# **07 - LLM Evaluation**

In this hands-on work, we are going to **evaluate a finetuned model for assistance**.  
The foundation model is **phi-2** and the **dataset used for finetuning is Bitext** (https://huggingface.co/datasets/bitext/Bitext-customer-support-llm-chatbot-training-dataset). The model has been trained over **3 epochs in the same way as you did on the first day as part of the `roleplay`**.

To perform this evaluation, we will need to **create an evaluation dataset**. The dataset will be of the "supervised" type, with a **prompt as input and the expected response as output**.  
We'll see how this can be constructed from our data. Then we'll choose a **few metrics** and **write our evaluation loop**. 

**Note:** to simplify this evaluation, we will not be using an LLM-assisted metric for this practical work. These metrics could of course be used here.

**Uncomment the following cell for Jean-Zay only** (no internet access)

In [None]:
# import os

# cache_path = os.environ['WORK'] + "/cache_spellm"
# os.environ['TRANSFORMERS_CACHE'] = cache_path
# os.environ['HF_HOME'] = cache_path
# os.environ['HF_DATASETS_CACHE'] = cache_path
# os.environ['TORCH_HOME'] = cache_path

In [None]:
import os
import random
import json
import pandas as pd
from pathlib import Path

import datasets
import torch
from bert_score import BERTScorer
from detoxify import Detoxify
from torch.utils.data import DataLoader, Dataset, IterableDataset
from torchmetrics import Metric
from tqdm.notebook import tqdm
from torchmetrics.text import CHRFScore, BERTScore
from utils import seed_everything, write_results_to_file
from vllm import LLM, SamplingParams
from langchain.prompts import PromptTemplate
from jupyterquiz import display_quiz


quiz_path = Path("./quiz/evaluation.json")
quiz = json.loads(quiz_path.read_text())

DSDIR = Path(os.environ["DSDIR"])
DATASET_PATH = DSDIR / "HuggingFace/bitext/Bitext-customer-support-llm-chatbot-training-dataset"
os.environ['TOKENIZERS_PARALLELISM'] = 'false'
seed_everything(53)

**Path of the evaluated model:**

In [None]:
MODEL_PATH = Path(DSDIR / "data_spellm/finetuned-phi-2")  # finetuned

---

## **Discover the dataset**

The `Bitext` dataset is a question and answer dataset for developing virtual assistants.  
Each element is in particuliar composed of:
- `instruction`: a user request from the Customer Service domain,
- `category`: the type of request (for example: ORDER, REFUND...),
- `item`: a more precise sub-category (for example: cancel_order, change_order or place_order for ORDER),
- `response`: an example expected response from the virtual assistant.

In [None]:
dataset = datasets.load_dataset(str(DATASET_PATH))['train'].select(range(20000))  # We select the first 20,000 elements of the dataset.
dataset

We split our train/test set.

In [None]:
dataset = dataset.train_test_split(train_size=0.95)

In [None]:
# Use this cell to answer the following question

In [None]:
display_quiz([quiz[2]])

In [None]:
test_dataset = dataset["test"]

print(f"The dataset contains {len(test_dataset)} samples.")
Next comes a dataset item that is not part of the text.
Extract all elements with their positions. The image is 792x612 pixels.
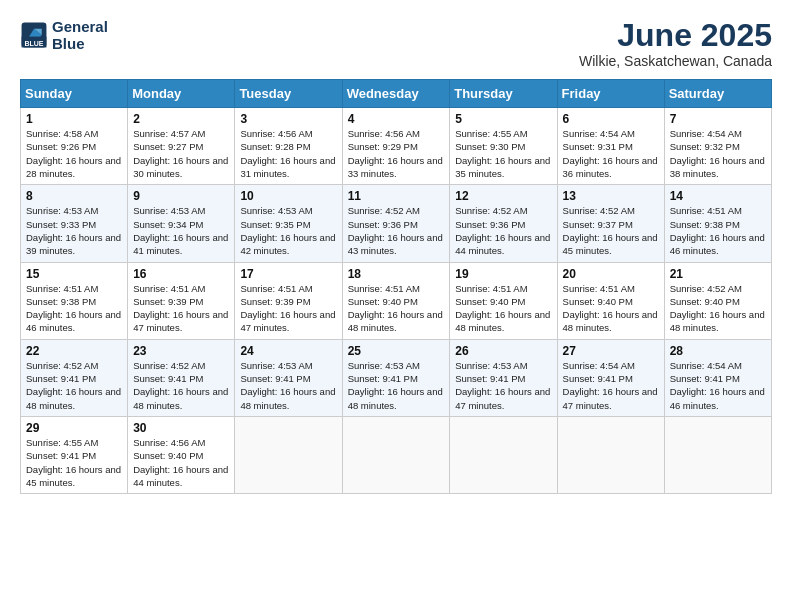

It is important to note that for the training, **the same training set was used (same seed). Thus, our model never saw our test data.** Note that our train_test_split can be improved. In our evaluation set, we may have categories that we have never seen in the training set for example.

Take a look at some examples:

In [None]:
test_dataset[500]

---

## **Creation of the evaluation dataset**

Creating the evaluation set is a **very important step**. This evaluation set **must be similar to the scenarios encountered once they have been put into production**.  

During training, the examples were concatenated with a certain template, as follows:
```
# Category: {category}
# Intent: {intent}
<user_request>: {instruction}
<system_response>: {response}
```

For our evaluation, **we choose to assess the assistant's responses by comparing them with the given reference**.
The input will therefore take the following form:
```
# Category: {category}
# Intent: {intent}
<user_request>: {instruction}
```

For the output, we will expect the LLM to have `<system_response>:` as well as a response whose meaning is similar to the given response. The expected output will therefore be:
```
<system_response>: {response}
```

We're going to **create this PyTorch dataset**.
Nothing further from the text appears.